> Description of the task:
Find the line with "окружении живописных лесов и рек можно найти" in the records below. Copy it and every line after it, up to and including the line with "незабываемым. Размер, расположение, удобства".

> Exercise data:
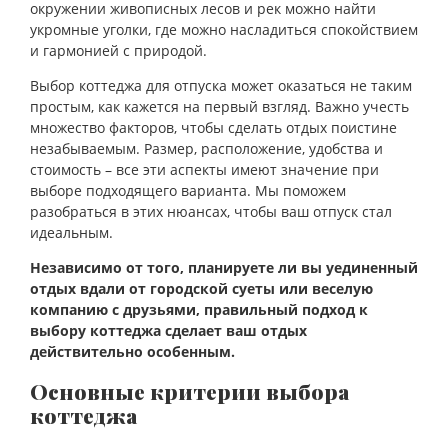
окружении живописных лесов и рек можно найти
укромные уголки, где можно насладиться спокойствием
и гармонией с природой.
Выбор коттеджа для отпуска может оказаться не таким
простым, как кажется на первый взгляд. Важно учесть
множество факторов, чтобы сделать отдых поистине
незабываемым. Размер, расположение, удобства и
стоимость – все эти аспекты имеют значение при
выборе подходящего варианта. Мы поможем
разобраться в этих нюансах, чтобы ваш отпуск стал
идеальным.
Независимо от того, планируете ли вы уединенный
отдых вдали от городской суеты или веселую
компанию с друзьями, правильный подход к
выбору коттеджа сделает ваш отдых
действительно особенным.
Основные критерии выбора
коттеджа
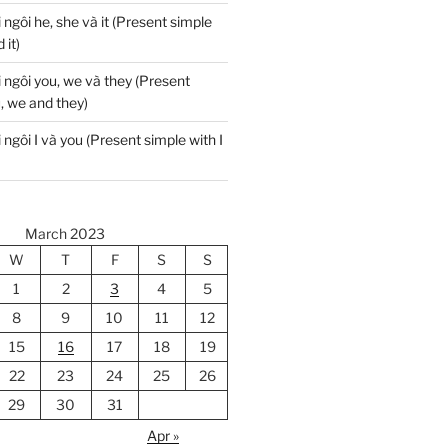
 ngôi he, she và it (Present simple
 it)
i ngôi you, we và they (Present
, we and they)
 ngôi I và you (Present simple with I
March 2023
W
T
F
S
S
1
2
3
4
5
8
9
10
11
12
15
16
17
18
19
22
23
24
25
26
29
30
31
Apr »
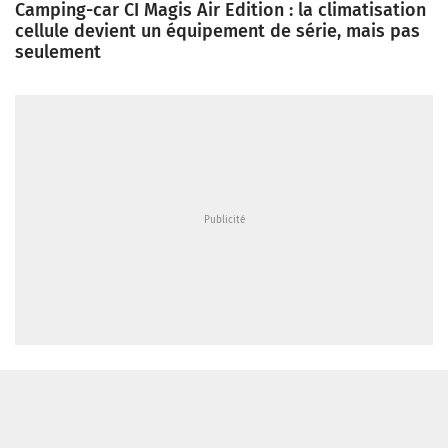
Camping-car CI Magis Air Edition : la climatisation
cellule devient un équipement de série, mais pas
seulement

--

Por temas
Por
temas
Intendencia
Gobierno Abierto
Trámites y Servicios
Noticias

==

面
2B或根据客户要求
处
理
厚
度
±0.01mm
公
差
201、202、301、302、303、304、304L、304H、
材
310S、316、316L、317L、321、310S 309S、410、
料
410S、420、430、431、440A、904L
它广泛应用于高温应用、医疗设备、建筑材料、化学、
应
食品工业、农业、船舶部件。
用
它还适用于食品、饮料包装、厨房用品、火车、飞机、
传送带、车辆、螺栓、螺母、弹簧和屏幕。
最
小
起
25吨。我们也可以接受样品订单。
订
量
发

> Solution for this problem:
окружении живописных лесов и рек можно найти
укромные уголки, где можно насладиться спокойствием
и гармонией с природой.
Выбор коттеджа для отпуска может оказаться не таким
простым, как кажется на первый взгляд. Важно учесть
множество факторов, чтобы сделать отдых поистине
незабываемым. Размер, расположение, удобства и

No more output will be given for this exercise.